:: TASK ::
Go through the listing below and work out how many lines hold "program"; reply with the figure alone.

:: DATA TO PROCESS ::
- - - -

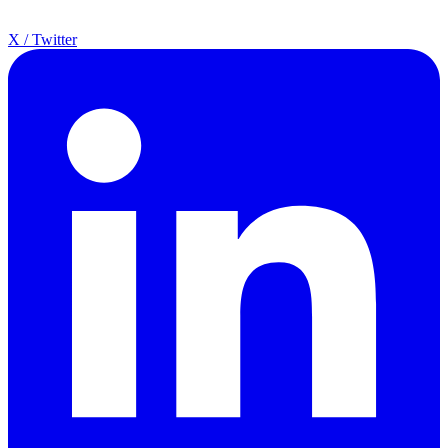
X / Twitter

- - - -

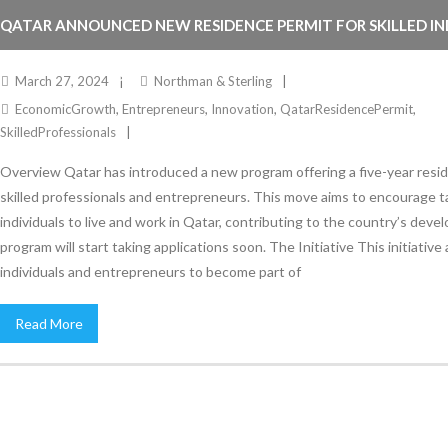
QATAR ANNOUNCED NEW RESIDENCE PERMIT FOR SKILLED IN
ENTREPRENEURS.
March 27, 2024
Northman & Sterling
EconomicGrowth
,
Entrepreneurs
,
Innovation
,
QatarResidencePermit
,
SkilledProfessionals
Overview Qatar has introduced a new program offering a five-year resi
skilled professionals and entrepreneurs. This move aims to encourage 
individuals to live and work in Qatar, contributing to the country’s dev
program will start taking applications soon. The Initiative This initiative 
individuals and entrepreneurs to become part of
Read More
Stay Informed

- - - -

:: RESULT ::
2